(Dataset entries)
* * *

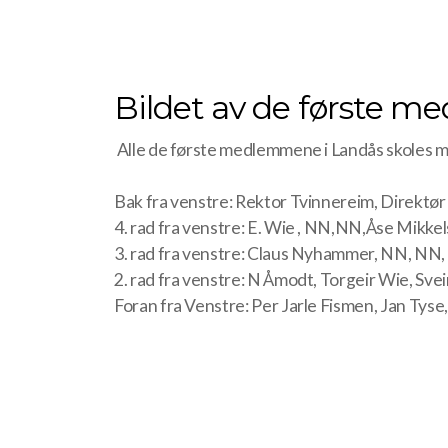
Bildet av de første m
Alle de første medlemmene i Landås skoles mu
Bak fra venstre: Rektor Tvinnereim, Direktør
4. rad fra venstre: E. Wie , NN,NN,Åse Mik
3. rad fra venstre: Claus Nyhammer, NN, NN
2. rad fra venstre: N Åmodt, Torgeir Wie, S
Foran fra Venstre: Per Jarle Fismen, Jan Ty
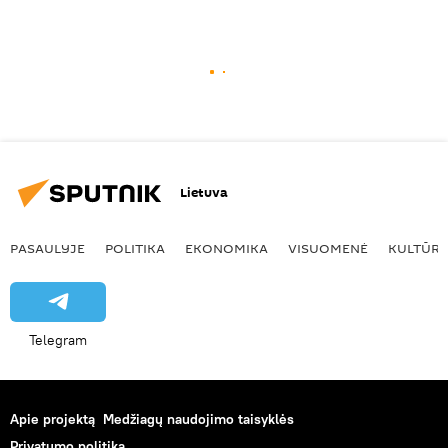
Lietuva
PASAULYJE
POLITIKA
EKONOMIKA
VISUOMENĖ
KULTŪR
Telegram
Apie projektą
Medžiagų naudojimo taisyklės
Privatumo politika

* * *

▶ DIRECTIONS FOR THIS TASK: Starting at the line that contains "3. rad fra venstre: Claus Nyhammer, NN, NN", please write out each line through the last line of the data, both ends included, and keep pictures out of the copy.

▶ YOUR SOLUTION:
3. rad fra venstre: Claus Nyhammer, NN, NN
2. rad fra venstre: N Åmodt, Torgeir Wie, S
Foran fra Venstre: Per Jarle Fismen, Jan Ty
Lietuva
PASAULYJE
POLITIKA
EKONOMIKA
VISUOMENĖ
KULTŪR
Telegram
Apie projektą
Medžiagų naudojimo taisyklės
Privatumo politika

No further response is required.